L’Accès aux autres mondes
Savoir demander à la nature sa force quand elle peut vous la donner, pendant sa période faste, de l’éveil à la floraison, de la fin mars à la mi-août, et même durant la rémission glorieuse de septembre, jusqu’à ce que la mort nécessaire reprenne ses droits en ce deuxième jour de novembre où la terre à son tour semble s’endeuiller et entre à nouveau en sommeil.
Ne pas craindre le contact : mettre sa peau contre l’écorce du chêne ou du frêne, selon l’affinité ressentie. Percevoir leur vibration profonde, s’abandonner à l’apaisement qui alors envahit, se soumettre à l’alchimie de la sève qui vous accorde aux rythmes de l’univers et vous relie à ses différents règnes. Mariez-vous à votre arbre favori. Marchez pieds nus. Que les forces bienfaisantes du sol pénètrent en vous par les chakras plantaires. Laissez-vous enterrer avec, à hauteur du visage, une simple grille de branchages pour vous permettre de respirer. Qu’en ces noces, où vie et mort semblent s’unir, en ce lieu d’obscur échange, la terre vous charge de ses énergies mères, d’où mystérieusement sourd le végétal, que ce rite soit signe d’amitié, d’alliance, reconnaissance de ce que le corps en reçoit chaque jour.
Mettez-vous à l’écoute du vent, des sources, de la pluie qui nous vient du ciel, rafale, crépitement, ou murmure, douceur où respire l’âme, quand elle court sur des lits de gravier ou de sable, et de ces présences insoupçonnées qu’il faut apprendre à percevoir.
Nous touchons là au point central de l’enseignement de Mario, affiner ses perceptions pour acquérir la vue éthérique et voir dans l’astral.
Si le bas-astral, l’égout de l’univers, est le lieu des pires rencontres avec les entités inférieures, les morts, les larves, en quête d’un corps à parasiter, et qui se logent dans le bas-ventre, le foie et le système cérébro-spinal, dès que l’on se trouve assez protégé, assez purifié, bref assez fort pour franchir ce seuil, les élémentaux se montrent, puis les esprits de la forêt.
La nuit, à la pleine lune ou parfois par temps obscur, quand les yeux se sont habitués à la pénombre, on les perçoit, brouillards légers, substances transparentes, subtiles, déployées en écharpes qui se déroulent et prennent forme, éclairant les ténèbres du sous-bois.
« Il faut apprendre à les distinguer, je n’invente rien », explique Mario en me tendant une photo de gnome vu de dos, petite taille, bonnet pointu, s’appuyant d’un bras à un tronc d’arbre. « Celle-ci est très nette, mais en voici une autre, banale à première vue.
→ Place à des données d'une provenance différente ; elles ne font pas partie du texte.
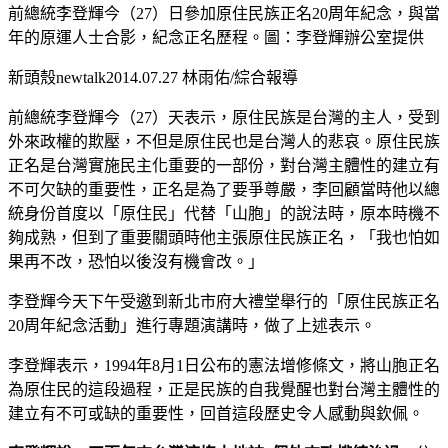
前總統李登輝今（27）日參加原住民族正名20周年紀念，與當
年的原運人士合影，紀念正名歷程。圖：李登輝辦公室提供
新頭殼newtalk2014.07.27 林雨佑/綜合報導
前總統李登輝今（27）天表示，原住民族是台灣的主人，受到
外來政權的欺壓，不但是原住民也是台灣人的悲哀。原住民族
正名是台灣實施民主化重要的一部份，對台灣主體性的建立有
不可欠缺的重要性，正名是為了要爭尊嚴，李回顧當時他以總
統身份首度以「原住民」代替「山胞」的說法時，原本時機不
夠成熟，但到了重要關頭時他主張原住民族正名，「我也怕如
果再不改，恐怕以後沒有機會改。」
李登輝今天下午受邀到新北市府大禮堂舉行的「原住民族正名
20周年紀念活動」進行專題演講時，做了上述表示。
李登輝表示，1994年8月1日公布的憲法增修條文，將山胞正名
為原住民的這段過程，正是民族的自我覺醒也對台灣主體性的
建立有不可或缺的重要性，回首這段歷史令人感動與欽佩。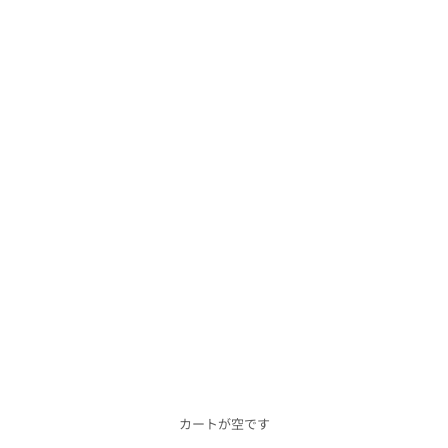
カートが空です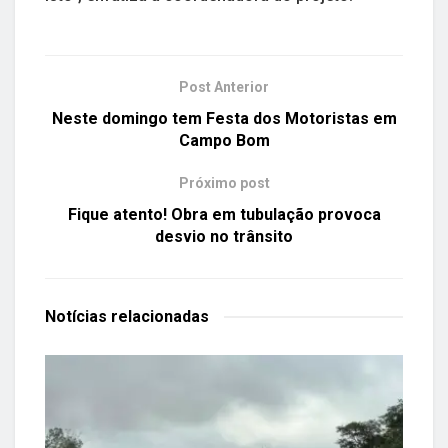
Post Anterior
Neste domingo tem Festa dos Motoristas em
Campo Bom
Próximo post
Fique atento! Obra em tubulação provoca
desvio no trânsito
Notícias
relacionadas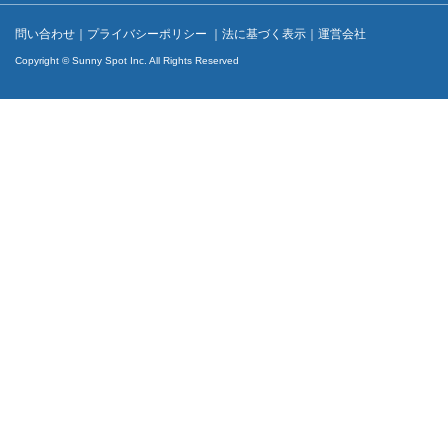
問い合わせ
｜
プライバシーポリシー
｜
法に基づく表示
｜
運営会社
Copyright © Sunny Spot Inc. All Rights Reserved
Pourtant dans la grisaille des taillis, s’inscrit la forme immense d’un chaman sibérien. Regardez le ciel avec attention. Vous y verrez des visages, des profils se détacher sur ce fond neutre. Nous ne sommes jamais seuls. »
Mario a sorti ses richesses, les parfums astrologiques de la Lune, du Soleil, de Vénus, pour attirer les gnomes, une cage à esprits, sa canne de chaman, et un bandeau dont il se ceint la tête quand il travaille en forêt, exécuté d’après un modèle qui lui fut révélé en rêve.
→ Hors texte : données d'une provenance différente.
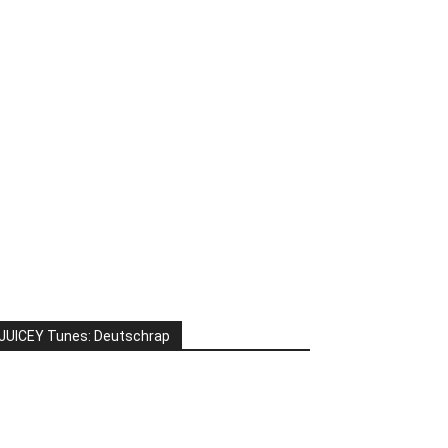
JUICEY Tunes: Deutschrap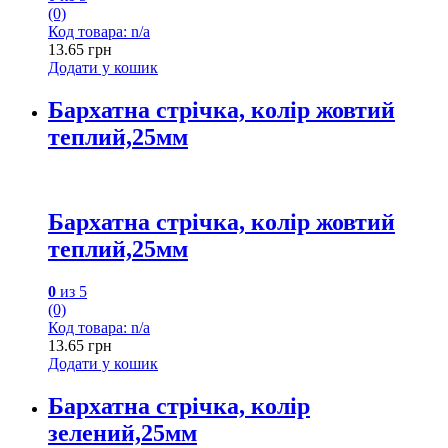
(0)
Код товара: n/a
13.65
грн
Додати у кошик
Бархатна стрічка, колір жовтий
теплий,25мм
Бархатна стрічка, колір жовтий
теплий,25мм
0
из 5
(0)
Код товара: n/a
13.65
грн
Додати у кошик
Бархатна стрічка, колір
зелений,25мм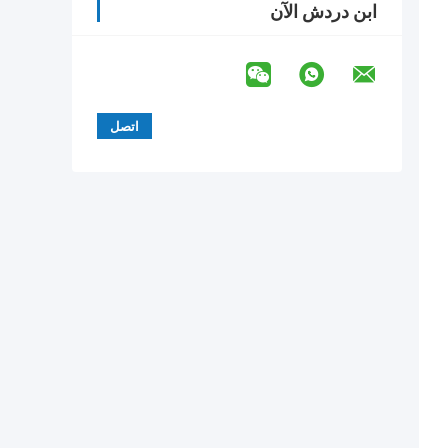
ابن دردش الآن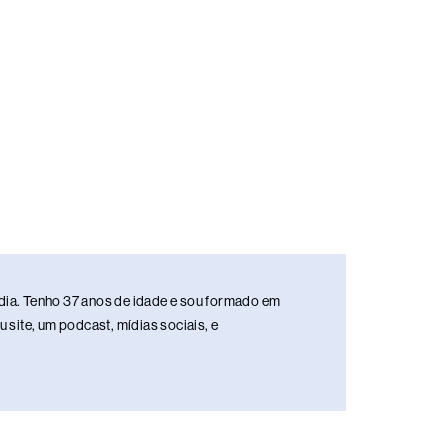
media. Tenho 37 anos de idade e sou formado em
site, um podcast, mídias sociais, e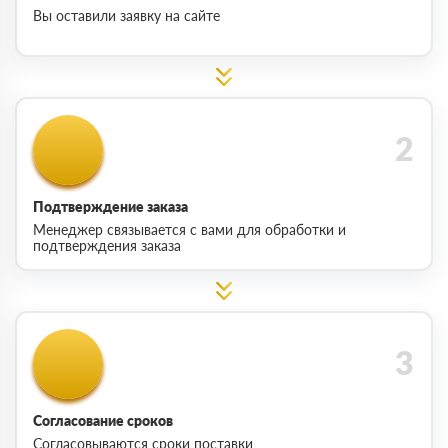
Вы оставили заявку на сайте
Подтверждение заказа
Менеджер связывается с вами для обработки и
подтверждения заказа
Согласование сроков
Согласовываются сроки поставки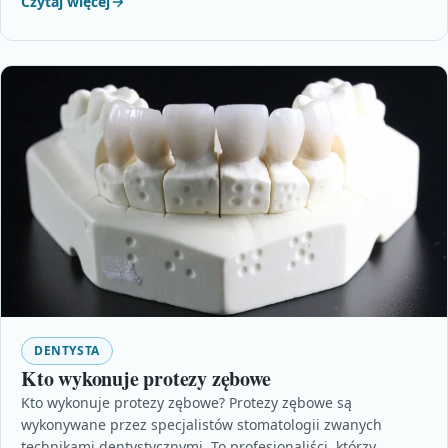
Czytaj więcej
DENTYSTA
Kto wykonuje protezy zębowe
Kto wykonuje protezy zębowe? Protezy zębowe są
wykonywane przez specjalistów stomatologii zwanych
technikami dentystycznymi. To profesjonaliści, którzy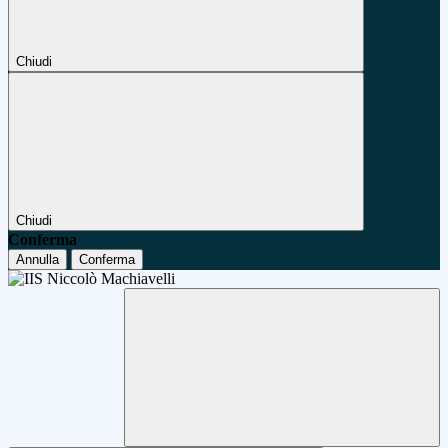
Chiudi
Chiudi
Conferma
Annulla
Conferma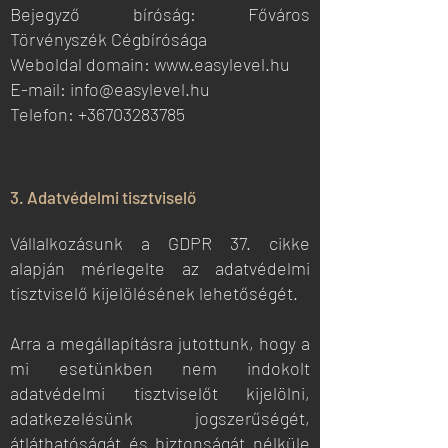
Bejegyző bíróság: Főváros
Törvényszék Cégbírósága
Weboldal domain: www.easylevel.hu
E-mail: info@easylevel.hu
Telefon: +36703283785
3. Adatvédelmi tisztviselő
Vállalkozásunk a GDPR 37. cikke
alapján mérlegelte az adatvédelmi
tisztviselő kijelölésének lehetőségét.
Arra a megállapításra jutottunk, hogy a
mi esetünkben nem indokolt
adatvédelmi tisztviselőt kijelölni,
adatkezelésünk jogszerűségét,
átláthatóságát és biztonságát nélküle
Parfois, à quelques élus, apparaissent, resplendissantes, nimbées de lumière, les fées. Mario a de telles rencontres. Elles le laissent pour de longs jours ébloui, comblé, elles l’inspirent. Heureux, il tente de les reproduire sur ses toiles. Curieusement, sa peinture s’apparente à celle de la communauté de Saint-Soleil en Haïti que le réalisateur de télévision Jean-Marie Drot a récemment révélée au grand public dans ses Carnets de voyage de Malraux. Les mêmes regards brûlent ces visages étranges, surgis de quel inconnu, captés à quelle source ? Nulle naïveté, quoi qu’on en puisse dire, et Malraux fut le premier à le reconnaître, mais une présence indéfinissable, qui fascine, trouble et inquiète, et relève sans doute du même ordre de réalité.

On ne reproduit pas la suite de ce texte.